AMD's new FX chip kicks up speed, price

Company will also certify certain third-party PC fan and liquid cooling systems designed to help the chip run faster than its rated speed.

Michael Singer
Michael Singer Staff Writer, CNET News.com
2 min read
Advanced Micro Devices' latest 3D chip is designed for PC game enthusiasts who need speed and have bank accounts large enough to pay for it.

The chipmaker's new Athlon 64 FX-57, released Monday, is priced at $1,031. The chip runs at a clock speed of 2.8GHz and includes 1MB of level-two computer memory cache, which helps with rendering graphic-intensive video games like "Half-Life 2" and running labor-intensive applications such as computer-aided design.

The FX-57 is a follow on to AMD's Athlon 64 FX-55, which runs at 2.6GHz and costs $827.

So far, AMD has identified close to 40 second-tier PC makers in North America, including Alienware, VoodooPC and Boxx, that have signed up to put the new FX-57 in their systems.

Despite the performance improvements, the processor could be the last single-core processor in AMD's FX series. Both AMD and rival Intel have set themselves on a path to switch their processor products from single-core to dual-core technology, which entails placing two computer processors on one piece of silicon.

Jonathan Seckler, AMD's Athlon 64 product marketing manager, told CNET News.com that Athlon FX series processors will continue to ship with just one core for at least 12 months to 18 months. If AMD follows its current course, its Athlon 64 FX-59 processor should be the next processor in the family to be announced.

"Our strategy is to continue with single-core processors in the foreseeable future as long as the need is still there," he said, noting that the majority of video games for the PC are written to take advantage of single-core technology.

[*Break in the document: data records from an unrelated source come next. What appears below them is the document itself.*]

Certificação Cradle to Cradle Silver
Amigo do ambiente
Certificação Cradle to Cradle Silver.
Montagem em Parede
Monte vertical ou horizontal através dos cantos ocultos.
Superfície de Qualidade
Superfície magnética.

To help PC enthusiasts with their game play, Seckler said, AMD will also be "clock-unlocking" the Athlon FX-57 and certifying certain third-party PC fan and liquid cooling systems that are designed to help increase the performance of the chip and help it run faster than its rated speeds.

How fast is fast? At a recent gathering of PC game enthusiasts, many liquid-cooled systems were able to push a standard Athlon FX-55 2.6GHz processor to speeds close to 5GHz.

The process, often referred to as overclocking, generally is not endorsed by chip manufacturers, and AMD says that it is not in fact promoting the practice. Rather, the company, in recognition that some people will overclock regardless, is certifying certain third-party systems in an effort to minimize damage to its chips. Revving up any chip beyond its posted rate invalidates the warranty.

In the meantime, AMD said it is seeding its dual-core processor economy with its recently launched AMD Athlon 64 X2. The chip is designed for semi-professional movie makers and digital media enthusiasts, as well as for people who run many software applications simultaneously.